Since she had passed away under doctor’s care, no autopsy was required. Is that ever a misbegotten rule! I paid for one to be done, and it showed that she had developed a hematoma in her abdomen from a laceration of her urethra near the bladder, a place where it was likely caused by the athletic insertion of a catheter by a frustrated urologist several weeks prior. The nurses had made me aware that there was a large hematoma in her abdomen from causes then unknown, but did not think it was safe for an attempt to find and repair the cause. That it might have revealed that she was injured by a doctor at their hospital probably never crossed their minds. Medical professionals I have consulted see nothing wrong with her kidneys from the findings of the autopsy report.

Because of recent changes in medical malpractice law here in Florida, none of the lawyers I consulted were willing to sue the physicians involved. I do not blame them, they are in business to make money. I have not given up; I will get justice for her one way or another in the future.

Her family was very supportive of the decisions I had to make during her stay in the hospitals and remain so to this day. They are wonderful people whose love and support have enabled me to survive when my purpose for living had stopped.

Since then, the physicians of Florida have been busy again. They pushed a constitutional amendment onto the ballot in 2004 that dramatically limits the amount of fees malpractice attorneys may receive when they prevail in lawsuits, further eroding the viability of such legal action.
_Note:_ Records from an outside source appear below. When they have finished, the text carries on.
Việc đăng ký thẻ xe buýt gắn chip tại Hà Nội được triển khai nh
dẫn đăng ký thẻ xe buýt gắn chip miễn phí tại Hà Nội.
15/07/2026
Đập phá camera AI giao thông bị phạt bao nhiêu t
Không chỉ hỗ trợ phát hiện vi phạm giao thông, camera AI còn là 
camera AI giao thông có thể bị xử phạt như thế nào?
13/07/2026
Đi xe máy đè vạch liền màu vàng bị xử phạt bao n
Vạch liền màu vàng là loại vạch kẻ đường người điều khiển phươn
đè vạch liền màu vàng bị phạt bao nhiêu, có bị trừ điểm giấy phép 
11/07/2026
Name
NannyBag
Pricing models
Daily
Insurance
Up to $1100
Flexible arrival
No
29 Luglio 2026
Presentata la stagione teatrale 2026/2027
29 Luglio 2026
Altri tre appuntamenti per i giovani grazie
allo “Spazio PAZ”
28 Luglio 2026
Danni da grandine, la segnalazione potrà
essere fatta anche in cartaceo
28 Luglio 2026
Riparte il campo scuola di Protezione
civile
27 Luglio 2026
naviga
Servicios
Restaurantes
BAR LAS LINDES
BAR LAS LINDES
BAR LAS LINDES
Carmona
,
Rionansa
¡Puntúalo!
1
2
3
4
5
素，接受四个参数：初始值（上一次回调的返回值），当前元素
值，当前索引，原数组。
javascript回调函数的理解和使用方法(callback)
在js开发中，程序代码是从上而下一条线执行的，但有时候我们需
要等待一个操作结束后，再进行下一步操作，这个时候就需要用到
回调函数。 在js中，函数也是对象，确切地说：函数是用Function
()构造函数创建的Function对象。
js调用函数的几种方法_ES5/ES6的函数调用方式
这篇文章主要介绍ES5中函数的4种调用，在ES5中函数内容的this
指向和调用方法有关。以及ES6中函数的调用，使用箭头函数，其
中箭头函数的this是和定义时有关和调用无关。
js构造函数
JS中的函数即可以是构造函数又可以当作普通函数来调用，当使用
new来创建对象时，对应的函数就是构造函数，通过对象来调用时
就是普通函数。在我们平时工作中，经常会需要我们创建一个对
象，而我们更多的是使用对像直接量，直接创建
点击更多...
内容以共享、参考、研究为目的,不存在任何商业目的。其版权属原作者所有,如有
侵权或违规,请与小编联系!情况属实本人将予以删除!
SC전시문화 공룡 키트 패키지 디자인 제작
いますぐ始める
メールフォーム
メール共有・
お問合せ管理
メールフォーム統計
One attorney told me he would have to spend sixty thousand dollars in costs to bring my case to trial, with no guarantee of collecting anything from a jury probably made up of seniors who reflexively salute anyone who calls himself an “MD.”

[Attorney’s retaliated with two amendments of their own, giving greater access to doctor’s medical records and revoking the licenses of any doctors who lose three malpractice suits. All three amendments passed with at least 70 percent of the vote. "A pox on both your houses" seems to be the principle at work here.]

All this has been rekindled by the Schiavo case, which was coming to it’s first climax back then. I honestly do not know how I would have felt if my wife had remained in that state for years without improvement. As it was, she was in far more critical condition than Schiavo and I was desperate to keep her alive, to bring her home in any condition, to give her some chance at more life. The despicable and callous treatment my wife received has colored my attitude for the worse about everyone who practices medicine, especially those that gravitate to Florida.

I predict that medical care will get worse in Florida, because doctor’s do not police themselves, contrary to their incessant prating. Floridians have lost an important tool to redress the damage that is done. I further predict that the climate will change as care gets worse, that the restrictions on malpractice suits will be rolled back in a few years. I do not think that we will lose practitioners on balance, as more will take the place of any who leave. Doctors like good weather, too.

As for my wife, I hope someday to see her again in the place where she has gone. I hope she did not suffer too much during her final months. I hope she understands that I did the best I could to fulfill her stated wishes. In the meantime, I have much work to do.

1 comment:

  1. Anonymous1:51 PM

    There is so much perpetuating the life of your beloved spouse. Not only are there instant memories of her character, but what of her accmplishments? So many goals were reached and accomplished because of her wisdom and guidance. So much art and personal beauty was bestowed upon us all because she made it happen - and insisted on the best, not only from us, but from herself as well. She will never die.